(Page images and extracted text)
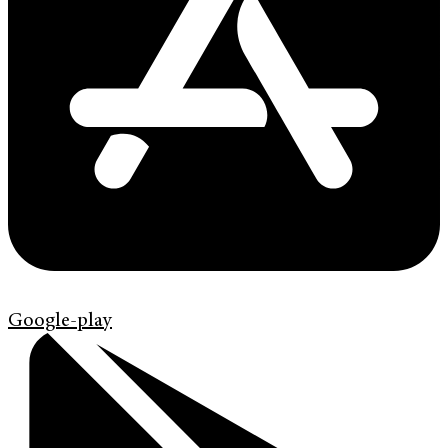
Google-play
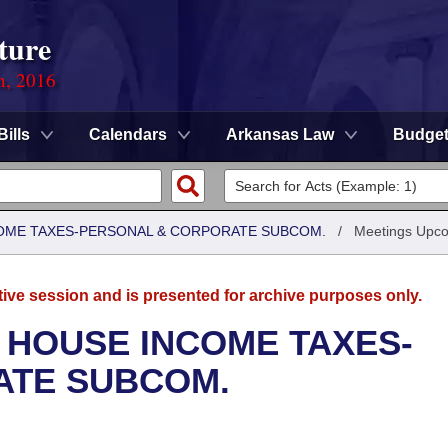
ture
n, 2016
Bills
Calendars
Arkansas Law
Budge
COME TAXES-PERSONAL & CORPORATE SUBCOM.
/
Meetings Upc
tive session and is presented for archive purposes only.
 HOUSE INCOME TAXES-
ATE SUBCOM.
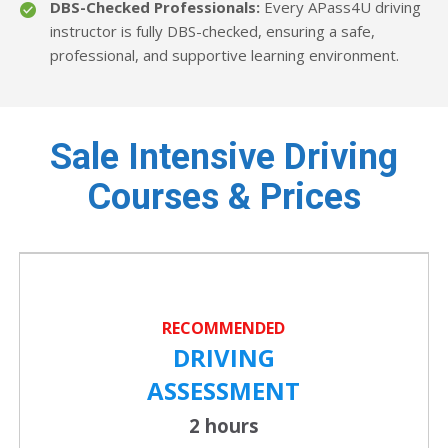
DBS-Checked Professionals:
Every APass4U driving
instructor is fully DBS-checked, ensuring a safe,
professional, and supportive learning environment.
Sale Intensive Driving
Courses & Prices
RECOMMENDED
DRIVING
ASSESSMENT
2 hours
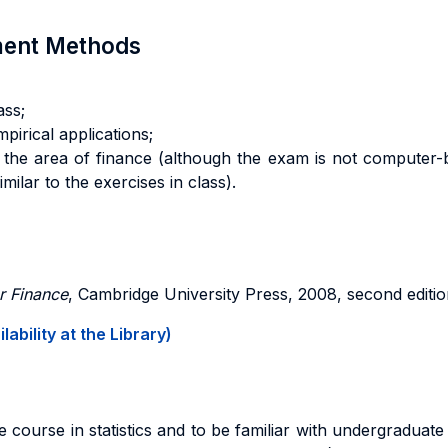
sment Methods
ass;
mpirical applications;
 in the area of finance (although the exam is not computer
milar to the exercises in class).
r Finance
, Cambridge University Press, 2008, second edition
ability at the Library)
course in statistics and to be familiar with undergraduate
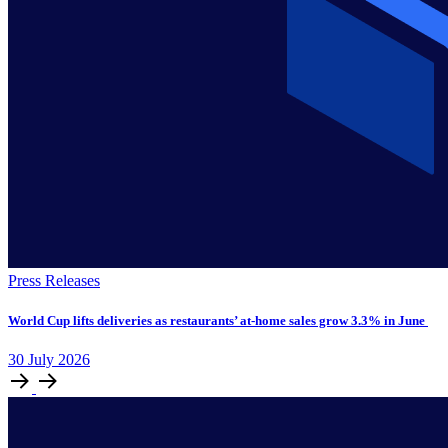
Press Releases
World Cup lifts deliveries as restaurants’ at-home sales grow 3.3% in June
30
July
2026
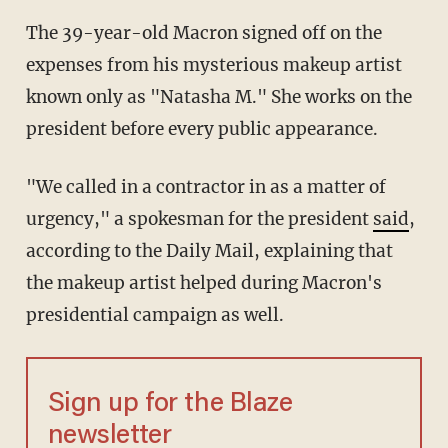
The 39-year-old Macron signed off on the
expenses from his mysterious makeup artist
known only as "Natasha M." She works on the
president before every public appearance.
"We called in a contractor in as a matter of
urgency," a spokesman for the president
said
,
according to the Daily Mail, explaining that
the makeup artist helped during Macron's
presidential campaign as well.
Sign up for the Blaze
newsletter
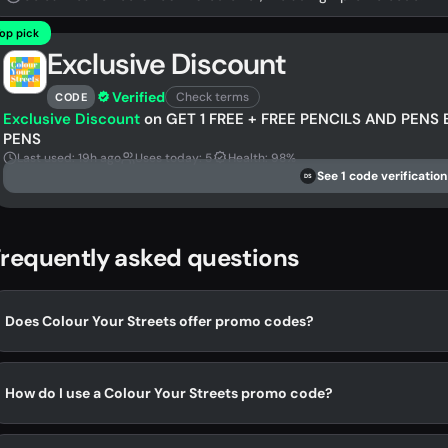
op pick
Exclusive Discount
Verified
Check terms
CODE
Exclusive Discount
on GET 1 FREE + FREE PENCILS AND PENS 
PENS
Last used: 19h ago
Uses today: 5
Health: 98%
See 1 code verification
DS
requently asked questions
Does Colour Your Streets offer promo codes?
How do I use a Colour Your Streets promo code?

Work to complete: Drop the images, then copy the data exactly.

Solution:
Google-play
ture
n, 2016
Bills
Calendars
Arkansas Law
Budge
COME TAXES-PERSONAL & CORPORATE SUBCOM.
/
Meetings Upc
tive session and is presented for archive purposes only.
 HOUSE INCOME TAXES-
ATE SUBCOM.
DBS-Checked Professionals:
Every APass4U driving
instructor is fully DBS-checked, ensuring a safe,
professional, and supportive learning environment.
Sale Intensive Driving
Courses & Prices
RECOMMENDED
DRIVING
ASSESSMENT
2 hours
sment Methods
ass;
mpirical applications;
 in the area of finance (although the exam is not computer
milar to the exercises in class).
r Finance
, Cambridge University Press, 2008, second edition
ability at the Library)
course in statistics and to be familiar with undergraduate
Press Releases
World Cup lifts deliveries as restaurants’ at-home sales grow 3.3% in June
30
July
2026
The 39-year-old Macron signed off on the
expenses from his mysterious makeup artist
known only as "Natasha M." She works on the
president before every public appearance.
"We called in a contractor in as a matter of
urgency," a spokesman for the president
said
,
according to the Daily Mail, explaining that
the makeup artist helped during Macron's
presidential campaign as well.
Sign up for the Blaze
newsletter
op pick
Exclusive Discount
Verified
Check terms
CODE
Exclusive Discount
on GET 1 FREE + FREE PENCILS AND PENS 
PENS
Last used: 19h ago
Uses today: 5
Health: 98%
See 1 code verification
DS
requently asked questions
Does Colour Your Streets offer promo codes?
How do I use a Colour Your Streets promo code?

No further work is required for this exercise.